What is a "non-teaching duty", and is it the same in a secondary school as in a primary? Does the absence of the biggest representatives of the primary sector - the National Union of Teachers and the National Association of Head Teachers - at the negotiating table mean these distinctions have been forgotten?
The younger the child, the more difficult it is to distinguish between pastoral care and education. In the foundation stage and the infant curriculum, learning to share, building relationships, developing respect among the children and between teacher and child are all central. Would a primary teacher hand over circle time, when children share their ideas and worries, to someone else?
Yet again, government education policies are in conflict with each other.

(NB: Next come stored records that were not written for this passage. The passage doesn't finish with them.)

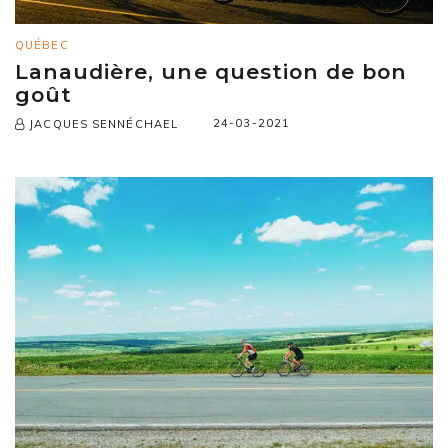
QUÉBEC
Lanaudière, une question de bon
goût
24-03-2021
JACQUES SENNÉCHAEL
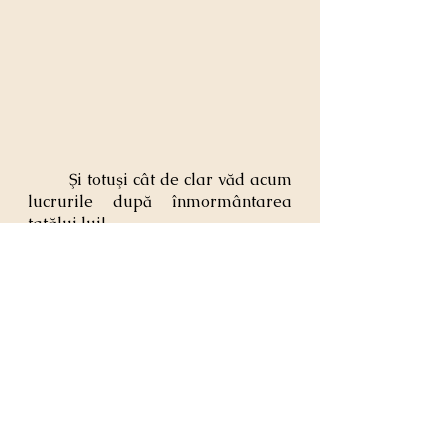
	Şi totuşi cât de clar văd acum 
lucrurile după înmormântarea 
tatălui lui!
	Am dus o viaţă incompletă, 
cât mai centrată pe alţii pentru a 
nu mă privi.
	Am trăit ca un bătrân în prag 
de moarte pregătindu-şi zilnic 
hainele şi cavoul, conştientă şi în 
negare.
	Am îngheţat tot ce mă 
provoca de teama că voi pierde din 
nou.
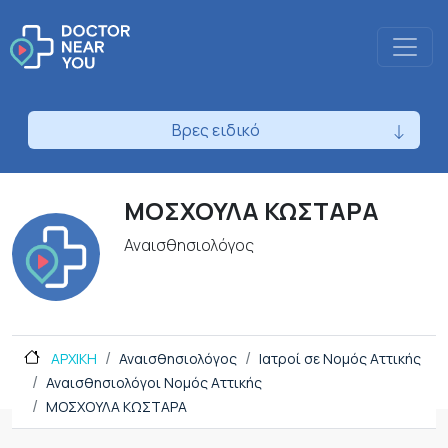
Βρες ειδικό
ΜΟΣΧΟΥΛΑ ΚΩΣΤΑΡΑ
Αναισθησιολόγος
ΑΡΧΙΚΗ
Αναισθησιολόγος
Ιατροί σε Νομός Αττικής
Αναισθησιολόγοι Νομός Αττικής
ΜΟΣΧΟΥΛΑ ΚΩΣΤΑΡΑ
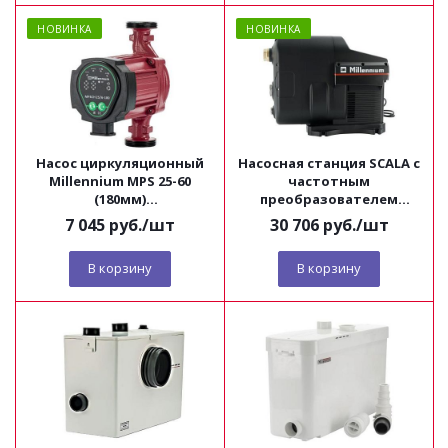
НОВИНКА
НОВИНКА
Насос циркуляционный
Насосная станция SCALA с
Millennium MPS 25-60
частотным
(180мм)
преобразователем
энергоэффективный с
Millennium
7 045
руб.
/шт
30 706
руб.
/шт
кабелем Millennium
В корзину
В корзину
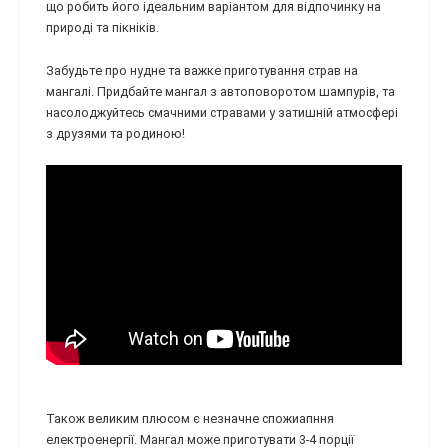
що робить його ідеальним варіантом для відпочинку на
природі та пікніків.
Забудьте про нудне та важке приготування страв на
мангалі. Придбайте мангал з автоповоротом шампурів, та
насолоджуйтесь смачними стравами у затишній атмосфері
з друзями та родиною!
Також великим плюсом є незначне спожиапння
електроенергії. Мангал може приготувати 3-4 порції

The Children's Workforce Strategy, currently out to consultation, calls for more trained teachers for the under-fives and says they should have "a good understanding of child development and learning". Is there a cut-off point when a child no longer needs this combination from the same teacher? If there is one, surely it is not at age five. And what about assemblies? Virtually all primary schools and some secondaries use them to create a sense of community. They give children a chance to share their achievements with the whole school, and pupils often work for weeks with their teachers on impressive presentations. Can this be separated from other teaching? And what message would teachers' non-attendance give to the children? The School Teachers' Review Body needs to think hard about the implications of these proposals. Does this country want our primary teachers to be like the pedagogues of Europe, who only teach subjects? We say "Non".